DATA SUPPLIED |
☆ ☆ ☆ ☆ ☆ ☆ ☆

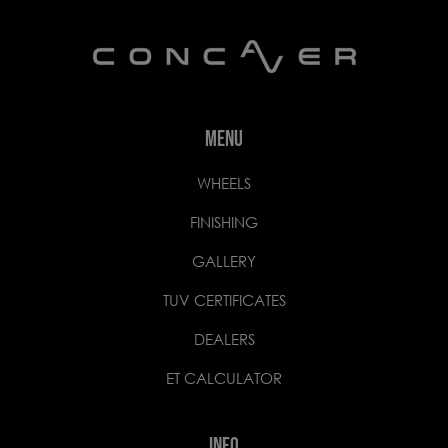
MENU
WHEELS
FINISHING
GALLERY
TUV CERTIFICATES
DEALERS
ET CALCULATOR
INFO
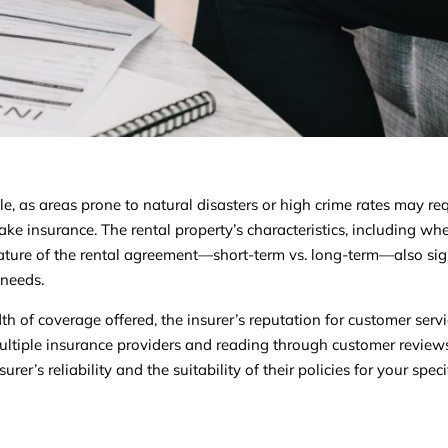
le, as areas prone to natural disasters or high crime rates may re
ke insurance. The rental property’s characteristics, including whet
nature of the rental agreement—short-term vs. long-term—also sig
 needs.
th of coverage offered, the insurer’s reputation for customer servi
multiple insurance providers and reading through customer revie
er’s reliability and the suitability of their policies for your speci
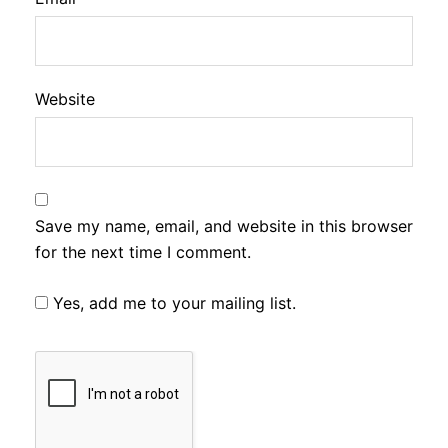
Website
Save my name, email, and website in this browser
for the next time I comment.
Yes, add me to your mailing list.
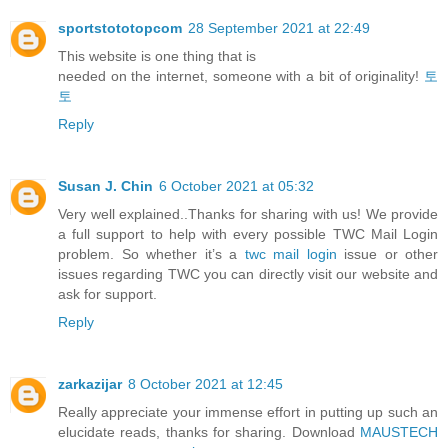
sportstototopcom
28 September 2021 at 22:49
This website is one thing that is
needed on the internet, someone with a bit of originality!
토
토
Reply
Susan J. Chin
6 October 2021 at 05:32
Very well explained..Thanks for sharing with us! We provide
a full support to help with every possible TWC Mail Login
problem. So whether it’s a
twc mail login
issue or other
issues regarding TWC you can directly visit our website and
ask for support.
Reply
zarkazijar
8 October 2021 at 12:45
Really appreciate your immense effort in putting up such an
elucidate reads, thanks for sharing. Download
MAUSTECH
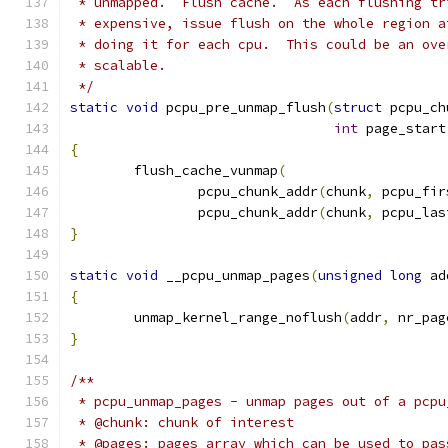
 * unmapped.  Flush cache.  As each flushing tr
 * expensive, issue flush on the whole region a
 * doing it for each cpu.  This could be an ove
 * scalable.
 */
static
void
 pcpu_pre_unmap_flush
(
struct
 pcpu_ch
int
 page_start
{
	flush_cache_vunmap
(
		pcpu_chunk_addr
(
chunk
,
 pcpu_fir
		pcpu_chunk_addr
(
chunk
,
 pcpu_las
}
static
void
 __pcpu_unmap_pages
(
unsigned
long
 ad
{
	unmap_kernel_range_noflush
(
addr
,
 nr_pag
}
/**
 * pcpu_unmap_pages - unmap pages out of a pcpu
 * @chunk: chunk of interest
 * @pages: pages array which can be used to pas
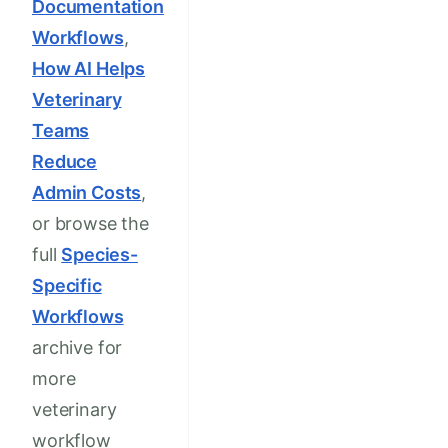
Documentation
Workflows
,
How AI Helps
Veterinary
Teams
Reduce
Admin Costs
,
or browse the
full
Species-
Specific
Workflows
archive for
more
veterinary
workflow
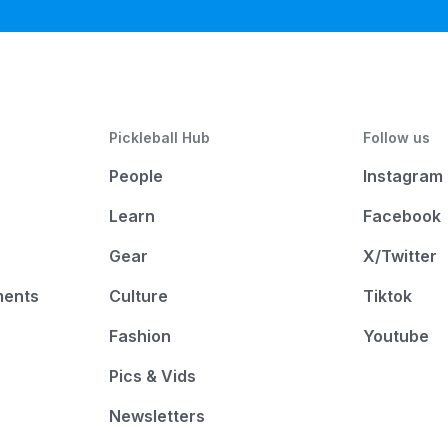
Pickleball Hub
Follow us
People
Instagram
Learn
Facebook
Gear
X/Twitter
ments
Culture
Tiktok
Fashion
Youtube
Pics & Vids
Newsletters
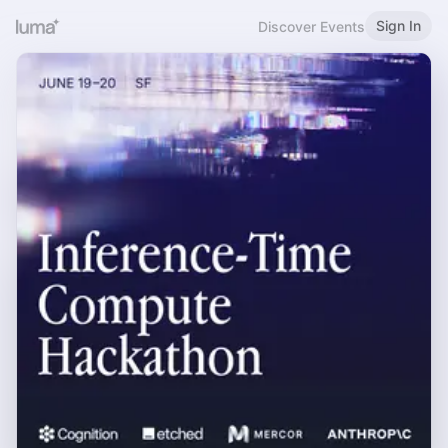
Sign In
Discover Events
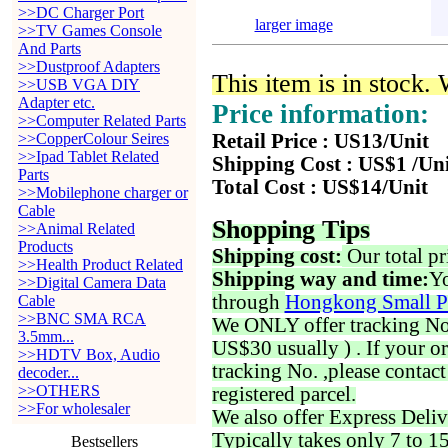
>>DC Charger Port
larger image
>>TV Games Console
And Parts
>>Dustproof Adapters
This item is in stock.
>>USB VGA DIY
Adapter etc.
Price information:
>>Computer Related Parts
>>CopperColour Seires
Retail Price : US13/Unit
>>Ipad Tablet Related
Shipping Cost : US$1 /Un
Parts
Total Cost : US$14/Unit
>>Mobilephone charger or
Cable
Shopping Tips
>>Animal Related
Products
Shipping cost:
Our total pr
>>Health Product Related
Shipping way and time:
Yo
>>Digital Camera Data
through
Hongkong Small P
Cable
>>BNC SMA RCA
We ONLY offer tracking No. 
3.5mm...
US$30 usually ) . If your o
>>HDTV Box, Audio
tracking No. ,please contac
decoder...
>>OTHERS
registered parcel.
>>For wholesaler
We also offer Express Deliv
Typically takes only 7 to 1
Bestsellers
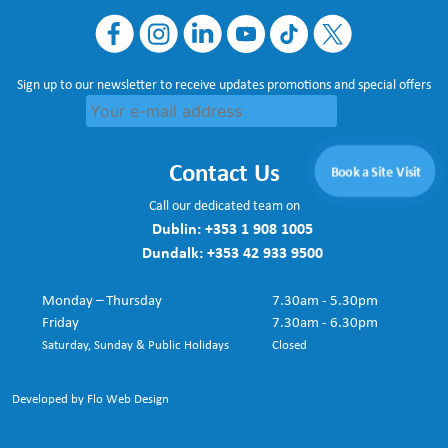
Sign up to our newsletter to receive updates promotions and special offers
Contact Us
Book a Site Visit
Call our dedicated team on
Dublin:
+353 1 908 1005
Dundalk:
+353 42 933 9500
Monday – Thursday
7.30am - 5.30pm
Friday
7.30am - 6.30pm
Saturday, Sunday & Public Holidays
Closed
Developed by Flo Web Design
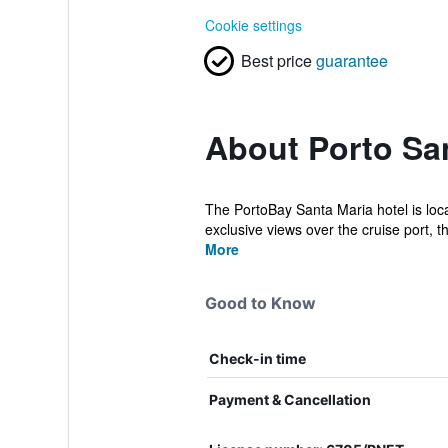
Cookie settings
Best price
guarantee
About Porto San
The PortoBay Santa Maria hotel is locat
exclusive views over the cruise port, th
More
Good to Know
Check-in time
Payment & Cancellation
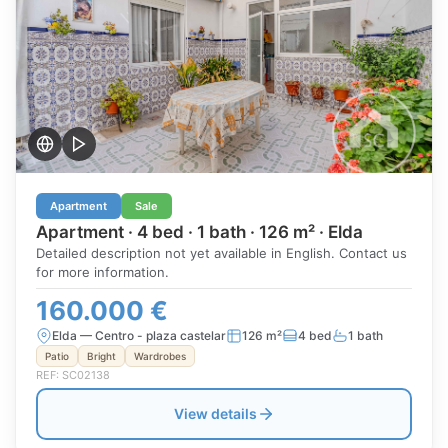
Apartment
Sale
Apartment · 4 bed · 1 bath · 126 m² · Elda
Detailed description not yet available in English. Contact us
for more information.
160.000 €
Elda — Centro - plaza castelar
126 m²
4 bed
1 bath
Patio
Bright
Wardrobes
REF: SC02138
View details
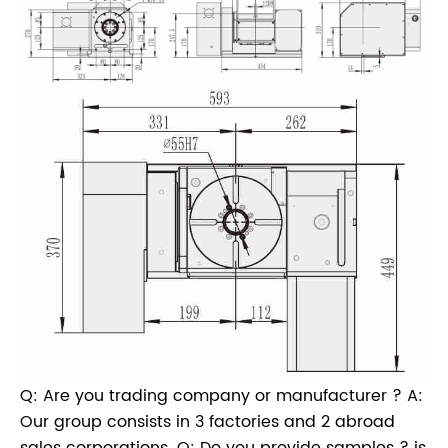
Q: Are you trading company or manufacturer ? A:
Our group consists in 3 factories and 2 abroad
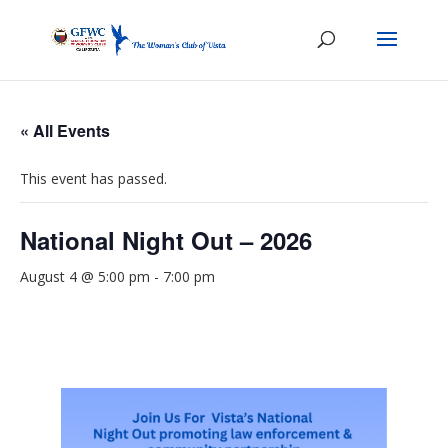
« All Events
This event has passed.
National Night Out – 2026
August 4 @ 5:00 pm
-
7:00 pm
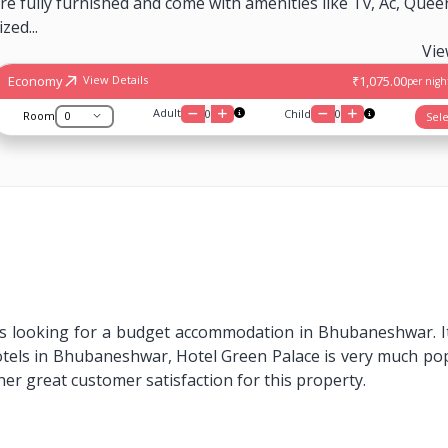
re fully furnished and come with amenities like Tv, Ac, Quee
ized...
Vi
Economy
₹1,075.00
View Details
per night
Adult
0
Child
0
Room
Sele
rs looking for a budget accommodation in Bhubaneshwar. It i
hotels in Bhubaneshwar, Hotel Green Palace is very much po
er great customer satisfaction for this property.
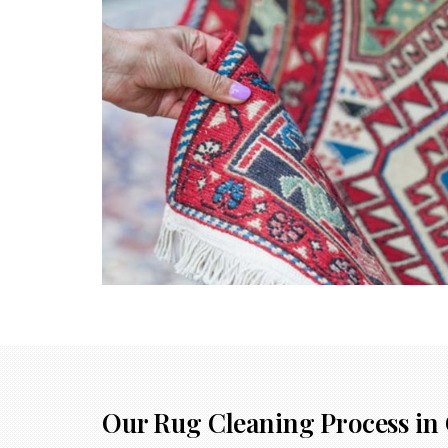
Our Rug Cleaning Process in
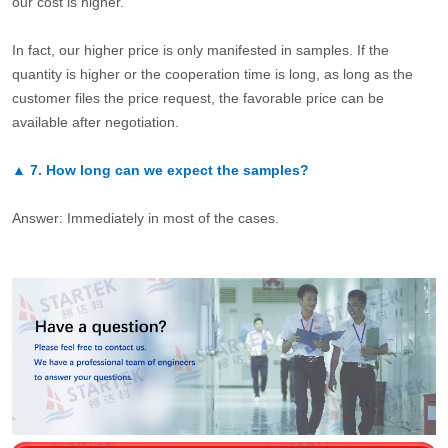
our cost is higher.
In fact, our higher price is only manifested in samples. If the
quantity is higher or the cooperation time is long, as long as the
customer files the price request, the favorable price can be
available after negotiation.
▲
7.
How long can we expect the samples?
Answer: Immediately in most of the cases.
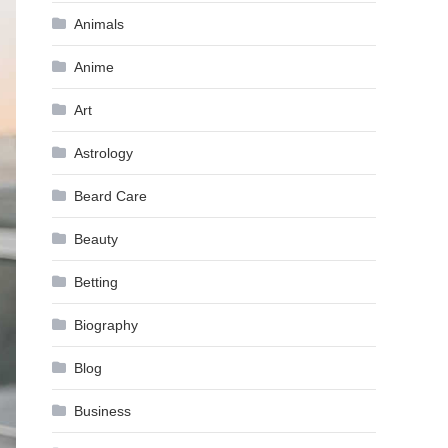
Animals
Anime
Art
Astrology
Beard Care
Beauty
Betting
Biography
Blog
Business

☆ ☆ ☆ ☆ ☆ ☆ ☆

Please find the lines in the data that contain the word "information" and copy them.

TASK RESPONSE |
Price information:
for more information.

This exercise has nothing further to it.